Illustration by Matt Rota for Foreign Policy
The U.S. empire's hubris, its fundamental opposition towards rectifying the evils it's built upon, will be its final undoing. This year, around the anniversary of the January 6th storming of the Capitol, Foreign Policy's Stephen Marche concluded that "The U.S. military isn't ready for civil war." Quoting professor of military history at Ohio State University Peter Mansoor, Marche assessed that for the U.S. armed forces to triumph over the anti-colonial domestic insurgency which sociologists have begun predicting, the injustices which are producing this risk of civil war will themselves need to be addressed:
For Mansoor, a successful counterinsurgency is next to-but not quite-impossible, a vital distinction. For one thing, insurgencies fail when they are unpopular with the local population, as in the case of the Shining Path in Peru or Che Guevara in Bolivia. "The most important thing is to get the politics right, and if you get the politics right, you're going to be able to win a counterinsurgency," Mansoor said while acknowledging that "the reason these insurgencies occur in the first place is because of politics." The role of the military, in Mansoor's view, is to clamp down on violence so that political progress can be made. "If you have so much violence going on, the politics is frozen," he said. That need for stability to promote dialogue was the assumption behind the 2007 surge in Iraq. And there, an expanded counterinsurgency strategy did make politics possible. It's just that the parties found themselves exactly where they started before the violence. The solution to the next U.S. civil war would be the solution to the crises America already faces.
That crucial requirement for the state to prevent a successful overthrow by the rebel groups which will emerge in the coming decades, where the conditions driving the revolt get changed, will not be met. This is because U.S. imperialism will never do the right thing, it will only do the profitable thing.
The crises America already faces, & why the state won't address them
There are innumerable crises in this country. But according to sociologist Temitope Oriola, the crisis that will set off a civil war is our increasingly inhumane police and carceral state. The militarization of police, which continues to accelerate, is subjecting colonized peoples to an ever worse version of the police violence that they've always been targeted by. Consistent with the prospect Foreign Policy describes of the U.S. military being unable to build legitimacy at home due to the masses seeing it as an occupier, this amounts to a military occupation of impoverished black communities.

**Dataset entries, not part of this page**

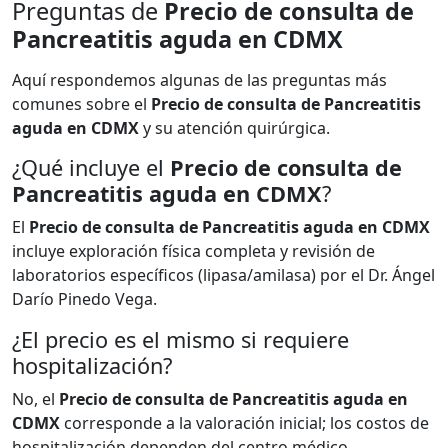
Preguntas de
Precio de consulta de
Pancreatitis aguda en CDMX
Aquí respondemos algunas de las preguntas más
comunes sobre el
Precio de consulta de Pancreatitis
aguda en CDMX
y su atención quirúrgica.
¿Qué incluye el
Precio de consulta de
Pancreatitis aguda en CDMX
?
El
Precio de consulta de Pancreatitis aguda en CDMX
incluye exploración física completa y revisión de
laboratorios específicos (lipasa/amilasa) por el Dr. Ángel
Darío Pinedo Vega.
¿El precio es el mismo si requiere
hospitalización?
No, el
Precio de consulta de Pancreatitis aguda en
CDMX
corresponde a la valoración inicial; los costos de
hospitalización dependen del centro médico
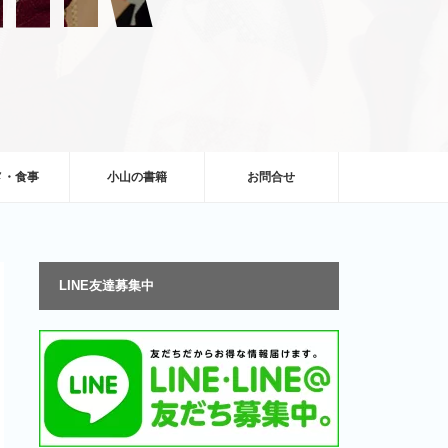
メ・食事
小山の書籍
お問合せ
LINE友達募集中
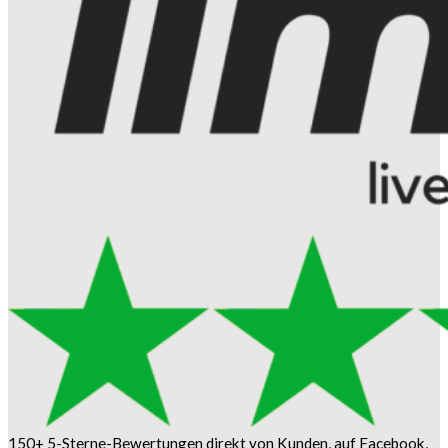
150+ 5-Sterne-Bewertungen direkt von Kunden, auf Facebook,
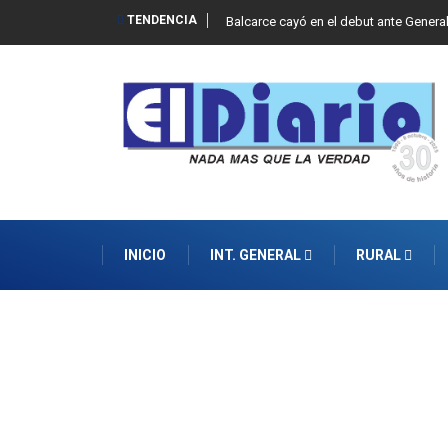
TENDENCIA
Balcarce cayó en el debut ante Genera
INICIO
INT. GENERAL
RURAL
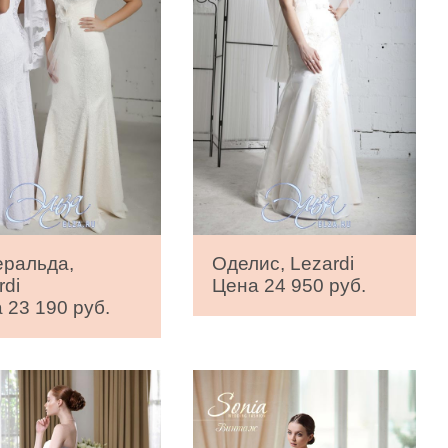
ральда,
Оделис, Lezardi
rdi
Цена 24 950 руб.
 23 190 руб.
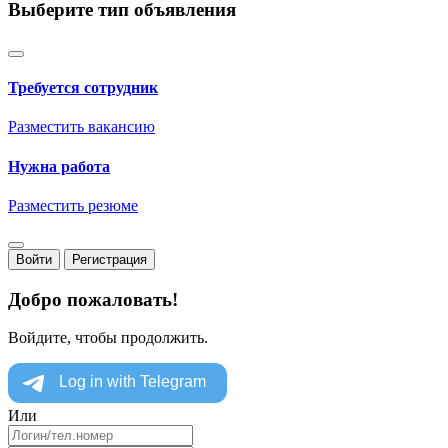
Выберите тип объявления
Требуется сотрудник
Разместить вакансию
Нужна работа
Разместить резюме
Войти
Регистрация
Добро пожаловать!
Войдите, чтобы продолжить.
Или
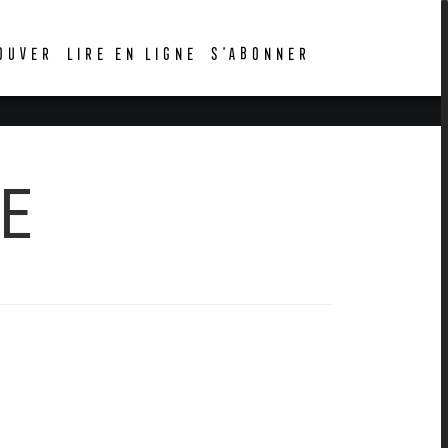
OUVER
LIRE EN LIGNE
S’ABONNER
E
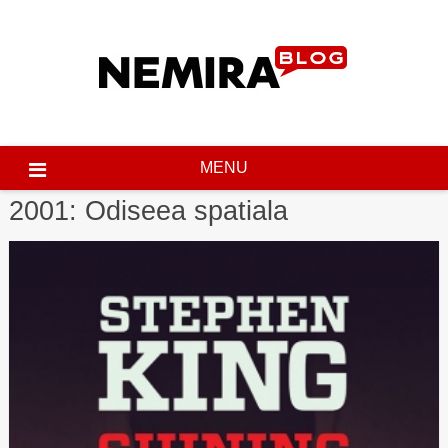
Skip
to
content
MENU
2001: Odiseea spatiala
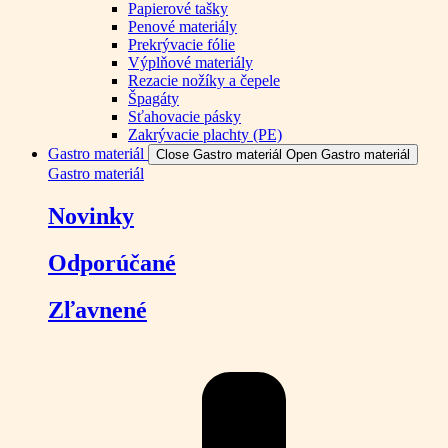
Papierové tašky
Penové materiály
Prekrývacie fólie
Výplňové materiály
Rezacie nožíky a čepele
Špagáty
Sťahovacie pásky
Zakrývacie plachty (PE)
Gastro materiál
Close Gastro materiál
Open Gastro materiál
Gastro materiál
Novinky
Odporúčané
Zľavnené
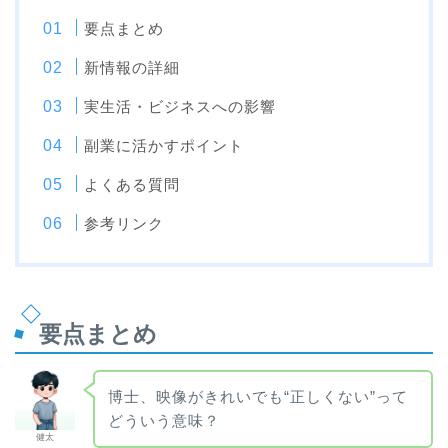
要点まとめ
新情報の詳細
実生活・ビジネスへの影響
副業に活かすポイント
よくある質問
参考リンク
要点まとめ
博士、映像がきれいでも“正しくない”って
どういう意味？
健太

Just because this is called the "United States," and the armed forces here are supposedly exercising jurisdiction over the territories they have a "right" to in international law, doesn't change the material nature of what they do. That nature is aggressive, obtuse, and anti-democratic. And I talk about police as if they're military forces because with the decline of the U.S. empire, and the subsequent explosion of military aid to police amid an expanding global militaristic reaction, law enforcement here has quite visibly become an occupying army. As if it wasn't that way from the start, given that all U.S. institutions only exist due to the theft of indigenous land. The occupation is just becoming more noticeable.
This reality of increasing provocations from the police state exacerbating the tenseness of our racial climate is multiplied by the impacts of mass incarceration. Those locked up are just one part of the population in this country that's living under the thumb of our bloated and tyrannical penal system. Around two-thirds of them are on probation or parole, making for over 4 million overwhelmingly poor, disproportionately nonwhite people who are subject to the employment obstacles, surveillance, and voter disenfranchisement which come with being classified as a lawbreaker in the United States.